- Task prompt:
Find each line in the following listing that has the string "kafein", then state the count and nothing else.

- Records shown:
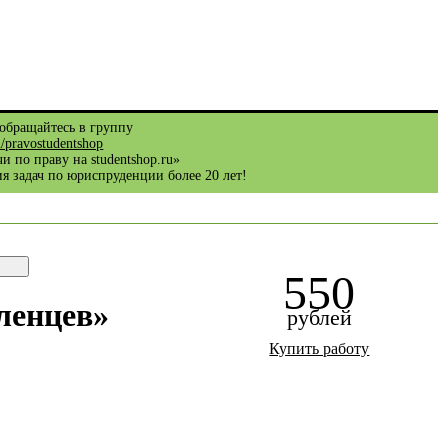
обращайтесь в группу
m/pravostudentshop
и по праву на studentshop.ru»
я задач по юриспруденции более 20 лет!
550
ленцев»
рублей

==

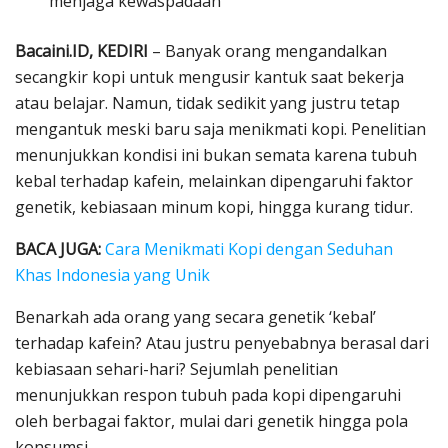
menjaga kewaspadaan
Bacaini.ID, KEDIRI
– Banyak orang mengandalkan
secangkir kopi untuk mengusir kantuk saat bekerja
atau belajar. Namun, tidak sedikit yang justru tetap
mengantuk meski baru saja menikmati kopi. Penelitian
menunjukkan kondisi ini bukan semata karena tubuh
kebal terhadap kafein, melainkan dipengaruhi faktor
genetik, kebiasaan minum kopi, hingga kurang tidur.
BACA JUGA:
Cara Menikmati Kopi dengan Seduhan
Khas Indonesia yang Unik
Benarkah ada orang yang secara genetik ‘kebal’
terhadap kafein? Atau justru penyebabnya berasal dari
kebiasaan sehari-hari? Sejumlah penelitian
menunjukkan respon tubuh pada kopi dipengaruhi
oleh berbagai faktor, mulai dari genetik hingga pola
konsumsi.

--

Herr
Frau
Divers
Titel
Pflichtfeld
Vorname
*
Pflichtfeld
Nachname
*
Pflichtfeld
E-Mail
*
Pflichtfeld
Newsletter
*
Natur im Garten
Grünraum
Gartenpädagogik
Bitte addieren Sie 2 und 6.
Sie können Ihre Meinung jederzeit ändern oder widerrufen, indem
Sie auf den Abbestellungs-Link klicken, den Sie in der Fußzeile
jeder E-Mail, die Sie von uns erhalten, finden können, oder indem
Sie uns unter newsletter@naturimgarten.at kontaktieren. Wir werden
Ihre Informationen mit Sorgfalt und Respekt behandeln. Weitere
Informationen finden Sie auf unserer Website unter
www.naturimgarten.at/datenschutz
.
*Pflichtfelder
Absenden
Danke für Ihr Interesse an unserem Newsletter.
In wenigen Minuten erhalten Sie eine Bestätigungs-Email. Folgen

- Your solution:
2